Even though the papaya is a native of the Wester Hemisphere, papayas have been cultivated all over the world in semitropical zones. The exotic flavor of this fruit combines the dried red chile and mace to give it a most wonderful taste in this South African recipe.
- 2 tablespoons butter
- 1 cup chopped onion
- 1/2 cup chopped parsley
- 2 teaspoons red chile powder
- 1 1/2 pound papaya, peeled seeded, and coarsley cubed
- 1 cup papaya juice
- 1/2 teaspoon salt
- 1/4 teaspoon freshly ground white pepper
- 1/8 teaspoon ground mace
- 3 1/4 cups milk
- 2 easpoons cornstarch
- * Garnish: croutons
Heat the butter in a large skillet and add the onions and saute until they are a golden color, about 3 minutes. Add the parsley, chile powder, cubed papaya, papaya juice, salt, and pepper and simmer over a low heat until the mixture resembles a pulp.

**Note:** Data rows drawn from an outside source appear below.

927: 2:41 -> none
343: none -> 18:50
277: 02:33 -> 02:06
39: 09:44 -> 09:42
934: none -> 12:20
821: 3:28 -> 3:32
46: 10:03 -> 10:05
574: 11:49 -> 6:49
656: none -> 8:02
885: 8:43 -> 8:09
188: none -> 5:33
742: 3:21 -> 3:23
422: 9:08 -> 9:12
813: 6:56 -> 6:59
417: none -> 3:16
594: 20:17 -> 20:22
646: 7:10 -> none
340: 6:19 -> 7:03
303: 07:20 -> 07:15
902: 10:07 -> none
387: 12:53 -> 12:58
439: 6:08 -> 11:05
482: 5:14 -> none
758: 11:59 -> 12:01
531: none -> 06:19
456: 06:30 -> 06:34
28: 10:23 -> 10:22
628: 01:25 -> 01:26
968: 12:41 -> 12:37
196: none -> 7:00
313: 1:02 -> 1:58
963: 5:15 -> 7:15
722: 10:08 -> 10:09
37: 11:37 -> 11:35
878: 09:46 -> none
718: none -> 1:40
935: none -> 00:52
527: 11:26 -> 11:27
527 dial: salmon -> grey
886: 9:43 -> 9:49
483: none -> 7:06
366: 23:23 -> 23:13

Position a sieve over a large saucepan, pour the papaya pulp into the sieve, and press down on the contents to get all of the liquid into the saucepan. Add the mace.
Add the 3 cups of milk and heat the mixture gently, not allowing it to boil. When the mixture is hot, mix the cornstarch and the 1/4 cup of milk in a small jar and skake. Pour the cornstarch through a fine sieve into the hot soup and stir until the soup is slightly thickened. Simmer for 3 minutes over a low heat and serve hot.